[INPUT DATA — start]

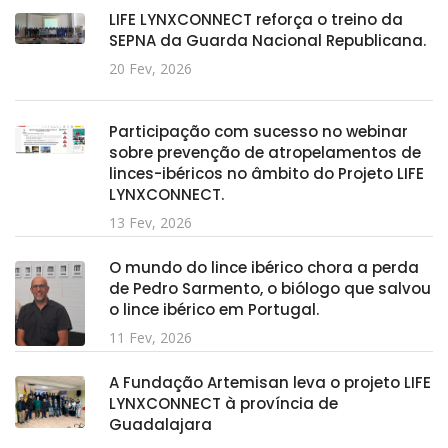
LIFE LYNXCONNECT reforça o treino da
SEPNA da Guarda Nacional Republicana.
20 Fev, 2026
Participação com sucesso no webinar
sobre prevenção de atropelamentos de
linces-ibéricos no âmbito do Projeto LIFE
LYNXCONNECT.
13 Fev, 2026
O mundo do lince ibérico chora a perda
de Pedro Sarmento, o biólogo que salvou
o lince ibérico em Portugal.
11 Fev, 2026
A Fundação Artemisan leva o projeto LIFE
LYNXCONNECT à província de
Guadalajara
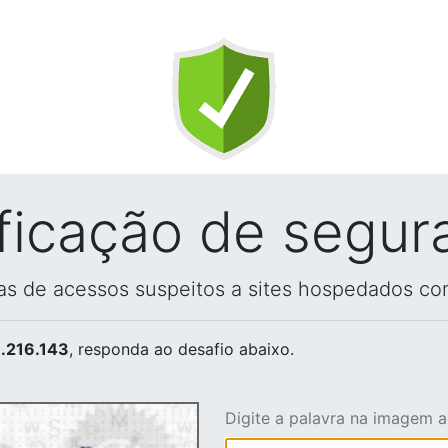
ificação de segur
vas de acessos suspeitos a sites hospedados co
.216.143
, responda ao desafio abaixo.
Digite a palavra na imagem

[INPUT DATA — finish]

*DIRECTIONS:*
This task calls for each line of the material that contains "LYNXCONNECT".

*WRITTEN SOLUTION:*
LIFE LYNXCONNECT reforça o treino da
LYNXCONNECT.
LYNXCONNECT à província de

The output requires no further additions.